Friday, April 4, 2008


SARAJEVO, Bosnia (April 4,2008) - Douglas Davidson, Head of the Organization for Security and Co-operation in Europe (OSCE) Mission to Bosnia, said yesterday that helping Bosnia develop true democratic governance, which necessarily includes a free press, an independent judiciary, and an active civil society, as well as an embedded respect for human rights and the rule of law, continues to form the core of Mission’s work.

“I believe that this organization can and will continue to help Bosnia become a state composed of citizens enjoying equality under the law and equal political, civil, economic, and social rights in a multinational and multi-confessional democratic polity. The creation of such a state requires continuing attention to the development of representative-democratic and market-economic institutions,” he stated in a report discussed yesterday by the OSCE Permanent Council in Vienna,Austria.

In this report, however, he also pointed out that: “These goals, are, however, not easy to reach, for they require genuine commitment not just among political leaders but also among all the people of the country.”

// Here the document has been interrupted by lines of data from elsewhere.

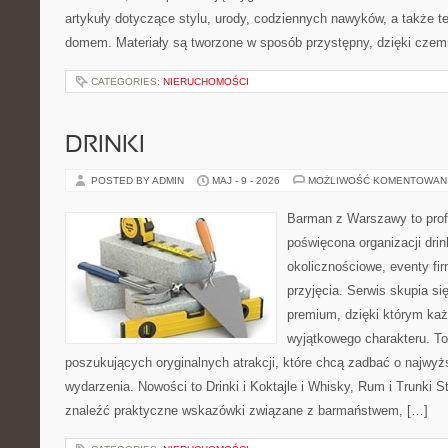
artykuły dotyczące stylu, urody, codziennych nawyków, a także 
domem. Materiały są tworzone w sposób przystępny, dzięki cze
CATEGORIES:
NIERUCHOMOŚCI
DRINKI
POSTED BY ADMIN
MAJ - 9 - 2026
MOŻLIWOŚĆ KOMENTOWAN
Barman z Warszawy to profe
poświęcona organizacji dri
okolicznościowe, eventy fi
przyjęcia. Serwis skupia się
premium, dzięki którym każ
wyjątkowego charakteru. To
poszukujących oryginalnych atrakcji, które chcą zadbać o najw
wydarzenia. Nowości to Drinki i Koktajle i Whisky, Rum i Trunki 
znaleźć praktyczne wskazówki związane z barmaństwem, […]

Ambassador Davidson raised concerns in his report as well about the future of the freedom of the press in Bosnia, noting that “the same division that exists in society increasingly marks the mass media in the country.”

He added that “the individual organs of the Bosnian mass media, perhaps naturally, tend to represent the interests of a single ethic group or even of a single political party representing that ethic group, which leads to less-than-panoramic reporting on the issues of the day”.

He also observed that the establishment of justice is crucial to the maintenance of peace: “The creation of a state court for the prosecution of serious offences against international law has been among the most significant single steps taken in recent years. Unfortunately, the development of support structures lags behind.”

Ambassador Davidson also noted that encouraging and assisting Bosnia’s disparate systems of education to promote a sense of common “stateness” as well as a greater tolerance for and understanding of the differences of others remained one of his Mission’s central endeavours.

He added, however, that this is proving to be one of its more difficult tasks as well, for, as with mass media, “this is because the divides in education exactly mirror the divides in the political life in the country”.